Loin d’accuser, van Heerden essaie simplement de donner un sens aux choses, comme nous le faisons tous. Et bien que je sois, comme je suis sûr qu’il l’est, entièrement en faveur de l’idée d’innocence jusqu’à preuve du contraire, nous devons nous méfier des hommes en costume qui nous font croire que la prochaine étape logique de tout processus de test de dépistage de drogue raté est au combattant accusé de laver son nom plutôt que, je ne sais pas, de purger une interdiction appropriée pour sa transgression.
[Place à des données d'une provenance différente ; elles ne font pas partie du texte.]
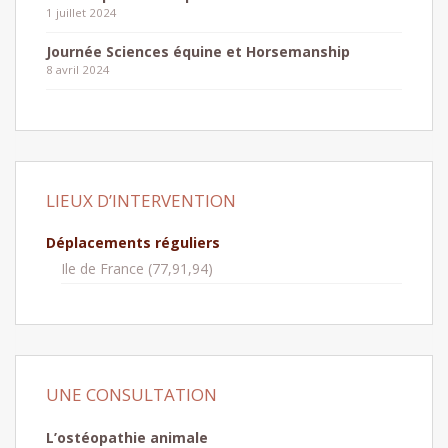
1 juillet 2024
Journée Sciences équine et Horsemanship
8 avril 2024
LIEUX D’INTERVENTION
Déplacements réguliers
Ile de France (77,91,94)
UNE CONSULTATION
L’ostéopathie animale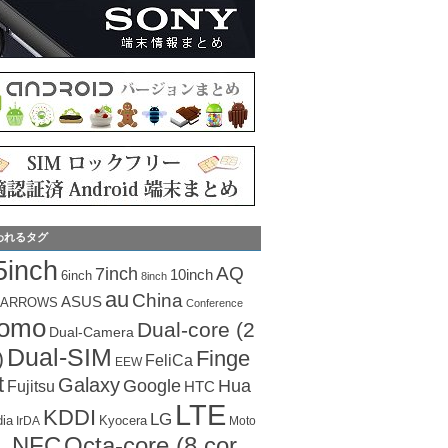
われるタグ
5inch
AQ
7inch
10inch
6inch
8inch
au
China
ASUS
ARROWS
Conference
como
Dual-core (2
Dual-Camera
Dual-SIM
Finge
)
FeliCa
EEW
t
Galaxy
Hua
Google
Fujitsu
HTC
LTE
KDDI
LG
dia
Kyocera
IrDA
Moto
Octa-core (8 cor
NFC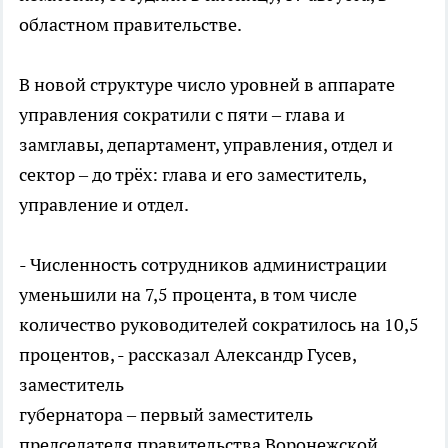
областном правительстве.
В новой структуре число уровней в аппарате
управления сократили с пяти – глава и
замглавы, департамент, управления, отдел и
сектор – до трёх: глава и его заместитель,
управление и отдел.
- Численность сотрудников администрации
уменьшили на 7,5 процента, в том числе
количество руководителей сократилось на 10,5
процентов, - рассказал Александр Гусев,
заместитель
губернатора – первый заместитель
председателя правительства Воронежской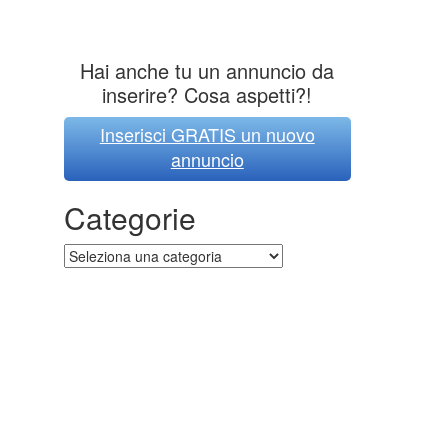
Hai anche tu un annuncio da
inserire? Cosa aspetti?!
Inserisci GRATIS un nuovo
annuncio
Categorie
Categorie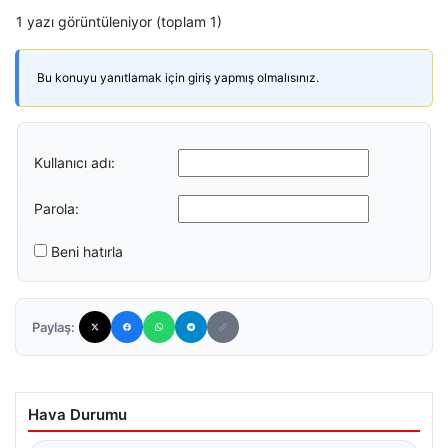
1 yazı görüntüleniyor (toplam 1)
Bu konuyu yanıtlamak için giriş yapmış olmalısınız.
Kullanıcı adı:
Parola:
Beni hatırla
Paylaş:
Hava Durumu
Cette campagne, ou “cas”, a déjà commencé avec Benn, ça se sent. Ce qui s’est également passé, c’est que le British Boxing Board of Control (BBBofC) a été accusé d’avoir gâché le plaisir de tout le monde, même si ce n’était pas le BBBofC essayant de gouverner le sport qui a détruit tout ce week-end mais, pour Malheureusement, une conclusion défavorable chez un boxeur Test VADA (Agence Volontaire Antidopage). Cela, contrairement à tout ce qui a suivi, est clair, et le seul espoir est maintenant que l’ampleur des retombées ne soit pas simplement un report d’un combat annulé. Parce que dans ce scénario, la procrastination n’est pas une forme de punition suffisante, pas plus que l’aspirateur pour aspirer la saleté et les hamsters morts.